This is just another of those things (and there are many) where there are two camps of thought, and it is unlikely to ever change. It differs from most discussions of its type ever-so-slightly in that the proponents of a blade forged to shape are not saying that their method is superior. Instead, we are merely presenting a case that it is most definitely not inferior, nor is it an easy or convenient way to forge a blade.
I'd like to toss out some more food for thought. As Jerry Fisk pointed out, the choil that is shaped like a little half moon can tend to hang a bit on those rare occasions that the knife is inserted in something right up to the guard. However even in this case it is not "stuck" where you'd have to pry it out, it's just a little annoying "snag". I might mention that most of the hunters I know don't use that area anyway. The part that see's the action is the last 1/3 to 1/2 of the blade.
But, do we write off every blade forged to shape (which is going to drop the edge naturally) as inferior by design and grind the edge off so that it's flush with the bottom of the ricasso? Heck, if you shove the blade into an animal right up to your knuckles, the guard is going to hang. Shall we assume that having a guard is an inferior design choice and do away with that as well?
The answer to the guard questions is "no". Let's see, what can we do about this little annoyance that can occur on occasion with respect to a dropped choil. The answer was simple. Here's an example of a spear point utility blade that is a general purpose knife, but could be used as a hunter:
Bingo! Problem resolved.

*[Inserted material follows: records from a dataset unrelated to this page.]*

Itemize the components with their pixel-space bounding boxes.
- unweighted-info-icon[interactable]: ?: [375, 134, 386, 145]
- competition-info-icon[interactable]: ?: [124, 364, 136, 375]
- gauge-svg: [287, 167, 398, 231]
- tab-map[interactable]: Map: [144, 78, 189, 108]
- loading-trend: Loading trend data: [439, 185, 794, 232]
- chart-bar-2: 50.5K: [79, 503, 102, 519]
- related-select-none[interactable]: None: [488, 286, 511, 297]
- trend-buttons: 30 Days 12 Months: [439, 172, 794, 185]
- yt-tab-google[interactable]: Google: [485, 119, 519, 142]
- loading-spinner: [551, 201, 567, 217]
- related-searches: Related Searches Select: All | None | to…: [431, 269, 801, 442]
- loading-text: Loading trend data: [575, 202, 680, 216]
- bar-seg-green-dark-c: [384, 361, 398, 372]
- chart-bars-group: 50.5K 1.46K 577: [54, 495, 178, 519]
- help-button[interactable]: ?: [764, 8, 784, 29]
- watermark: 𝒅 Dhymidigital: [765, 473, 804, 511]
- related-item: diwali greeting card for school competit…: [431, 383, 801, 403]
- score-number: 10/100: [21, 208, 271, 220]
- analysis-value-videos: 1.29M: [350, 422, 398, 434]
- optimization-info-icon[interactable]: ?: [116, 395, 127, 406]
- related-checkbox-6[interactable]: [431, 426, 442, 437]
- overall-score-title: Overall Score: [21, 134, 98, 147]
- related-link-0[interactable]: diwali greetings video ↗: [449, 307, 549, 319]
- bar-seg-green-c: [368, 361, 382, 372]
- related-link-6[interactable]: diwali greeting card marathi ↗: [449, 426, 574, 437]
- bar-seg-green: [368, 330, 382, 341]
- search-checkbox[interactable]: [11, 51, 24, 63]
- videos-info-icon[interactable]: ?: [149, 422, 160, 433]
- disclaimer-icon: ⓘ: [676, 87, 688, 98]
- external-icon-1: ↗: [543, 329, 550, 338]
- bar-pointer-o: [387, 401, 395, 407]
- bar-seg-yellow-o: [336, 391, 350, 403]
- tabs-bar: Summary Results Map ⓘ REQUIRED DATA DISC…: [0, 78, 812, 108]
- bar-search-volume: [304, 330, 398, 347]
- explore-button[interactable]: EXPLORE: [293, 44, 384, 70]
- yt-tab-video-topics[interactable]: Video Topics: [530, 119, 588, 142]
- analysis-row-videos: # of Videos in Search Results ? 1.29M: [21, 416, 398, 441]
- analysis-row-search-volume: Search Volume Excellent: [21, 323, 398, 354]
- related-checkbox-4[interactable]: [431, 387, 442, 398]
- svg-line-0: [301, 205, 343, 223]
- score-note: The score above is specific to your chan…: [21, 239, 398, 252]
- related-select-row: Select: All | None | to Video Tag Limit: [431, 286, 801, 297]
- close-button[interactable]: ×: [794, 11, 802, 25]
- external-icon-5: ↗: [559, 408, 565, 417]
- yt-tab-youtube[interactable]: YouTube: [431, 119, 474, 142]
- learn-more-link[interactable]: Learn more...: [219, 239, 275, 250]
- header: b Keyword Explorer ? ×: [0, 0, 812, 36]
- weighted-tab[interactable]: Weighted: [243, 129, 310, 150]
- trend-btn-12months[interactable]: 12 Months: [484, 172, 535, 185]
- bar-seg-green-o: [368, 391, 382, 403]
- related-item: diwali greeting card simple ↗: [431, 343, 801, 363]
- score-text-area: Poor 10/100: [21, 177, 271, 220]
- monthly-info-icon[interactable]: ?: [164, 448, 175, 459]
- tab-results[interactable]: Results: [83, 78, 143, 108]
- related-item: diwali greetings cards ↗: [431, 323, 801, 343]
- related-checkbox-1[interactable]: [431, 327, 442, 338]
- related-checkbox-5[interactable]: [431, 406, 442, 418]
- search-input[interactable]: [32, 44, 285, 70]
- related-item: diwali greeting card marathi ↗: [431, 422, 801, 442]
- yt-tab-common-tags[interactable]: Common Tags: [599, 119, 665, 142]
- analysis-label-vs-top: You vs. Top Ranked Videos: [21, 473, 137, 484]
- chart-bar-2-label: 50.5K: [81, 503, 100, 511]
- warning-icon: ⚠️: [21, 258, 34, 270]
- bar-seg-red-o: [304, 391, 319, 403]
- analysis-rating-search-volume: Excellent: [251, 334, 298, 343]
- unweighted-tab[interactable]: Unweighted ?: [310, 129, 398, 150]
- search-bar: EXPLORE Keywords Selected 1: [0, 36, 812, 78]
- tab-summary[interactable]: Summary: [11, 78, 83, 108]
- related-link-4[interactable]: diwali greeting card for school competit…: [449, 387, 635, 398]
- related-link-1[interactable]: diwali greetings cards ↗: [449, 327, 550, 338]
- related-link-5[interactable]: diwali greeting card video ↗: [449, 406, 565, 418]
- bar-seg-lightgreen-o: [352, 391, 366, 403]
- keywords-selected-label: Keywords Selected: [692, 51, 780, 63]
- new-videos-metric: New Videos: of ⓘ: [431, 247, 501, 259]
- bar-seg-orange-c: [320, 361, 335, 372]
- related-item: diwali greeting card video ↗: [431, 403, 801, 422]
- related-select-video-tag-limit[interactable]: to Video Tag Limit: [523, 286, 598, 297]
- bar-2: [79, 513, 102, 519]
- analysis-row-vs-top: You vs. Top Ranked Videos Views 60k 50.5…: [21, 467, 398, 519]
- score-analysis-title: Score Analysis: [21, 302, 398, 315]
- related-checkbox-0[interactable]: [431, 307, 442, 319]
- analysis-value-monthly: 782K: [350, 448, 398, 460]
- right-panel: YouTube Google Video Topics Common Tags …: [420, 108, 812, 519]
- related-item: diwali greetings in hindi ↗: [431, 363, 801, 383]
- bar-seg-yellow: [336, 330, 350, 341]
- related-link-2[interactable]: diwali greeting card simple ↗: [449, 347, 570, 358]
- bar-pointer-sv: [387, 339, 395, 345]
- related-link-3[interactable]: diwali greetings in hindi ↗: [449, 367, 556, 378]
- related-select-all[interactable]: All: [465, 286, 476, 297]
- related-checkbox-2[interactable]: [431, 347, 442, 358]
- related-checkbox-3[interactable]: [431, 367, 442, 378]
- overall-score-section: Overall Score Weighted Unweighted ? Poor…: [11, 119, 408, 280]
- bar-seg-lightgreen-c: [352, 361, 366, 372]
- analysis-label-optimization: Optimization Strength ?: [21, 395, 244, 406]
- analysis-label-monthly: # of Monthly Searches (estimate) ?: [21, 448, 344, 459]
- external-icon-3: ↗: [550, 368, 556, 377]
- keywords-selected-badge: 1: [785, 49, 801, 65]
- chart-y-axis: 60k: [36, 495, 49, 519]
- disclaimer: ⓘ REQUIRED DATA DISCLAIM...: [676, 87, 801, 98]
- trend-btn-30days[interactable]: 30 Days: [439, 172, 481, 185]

As I stated earlier, on a dropped edge / dropped choil, I refer to that little area protruding downward, just below and in front of the bottom of the ricasso as a "heel". It has been slightly radiused and cants just a bit forward towards the tip. No snags or hangs. The material (or hide) just rolls right off the thing like a greased wheel.
One other thing I'd like to mention is that if I had taken this same knife and ground the edge flush with the bottom of the ricasso after taking the time to forge in the bevels, I'd have had two brand new problems.
The first being that now I would have a much thicker edge. I'd have to spend more time at the grinder. For this to be an effective cutting instrument I'd have to not only thin out the edge area, I'd have to re-work the entire bevel on both sides to come up with a good workable blade / edge geometry.
The second problem would be that I'd have now narrowed the blade a great deal, which makes the guard protrude farther below the cutting edge, and reduces my effective cutting area for slicing type cuts on a flat surface such as cutting board. Sure, I could shorten the guard to give more available cutting edge, but I'd also be decreasing the effectiveness of my guard.
Believe me folks, like a lot of my teachers, I think about this stuff. One of the reasons I can't pump out hundreds of knives a year is that I do spend a lot about thinking about design, flow, weight, balance, blade and edge geometry, etc. And just thinking about it isn't enough. A lot of time has to be spent actually putting this stuff to the test to see if it's a workable idea or just something that sounds good on paper but fails miserably in actual use.
Regarding the dropped choil possibly being a weak point on the blade, well that's just not the case. Again, let's just think about it for a moment. The ABS teaches forging to shape -- right? If the dropped choil was inherently some weak point, I strongly suspect we'd be seeing a lot less Journeyman and Master Smith makers. The darned things would be snapping off at the area in question during the performance test. That's not where they break when they do break. Whether the blade drops below the ricasso or not is pretty much irrelevant. If that area becomes a weak point, it's for some other reason, not because of the drop.
As far as whether the forged to shape blade is an easy and convenient way to create a blade, well I've already expressed my opinion of that. In fact, that is the only reason I got in on this thread to begin with. But, since I keep trying to toss in a few tidbits to back up what I'm saying, let me ramble on a bit further.
I'm late getting back to this thread because I've been gone since last Friday. This past weekend we had the Spring Piney Woods Hammer-In at the Bill Moran School of Bladesmithing in Old Washington, Arkansas.
Both days Jim Crowell and I were teaching forging. Yes, forging to shape. This was not a demo where we were doing the forging for a one hour class. This was all day both days, and the students were doing the forging under our guidance. These folks were brand new to the idea. So new in fact, that when I'd say "Don't get the ricasso up on the anvil", I often had to tell them what a ricasso was.
Now, which part would you think was easiest for the students? I'll tell you. Forging the tip on the blade and getting a basic profile. What part do you think was the toughest? I'll tell you. Dropping the choil and forging in the bevels. We had some that began to take on the shape of a banana. Some started twisting up like a cork screw. Some had squashed, wedge-shaped ricasso's. We talked them through fixing these problems when we could catch them in time.
But the whole point is, whether you are a completely green newbie who doesn't know what a ricasso or a tang is, or a seasoned professional Master Smith, the forged to shape blade is not an easy or convenient way of doing things.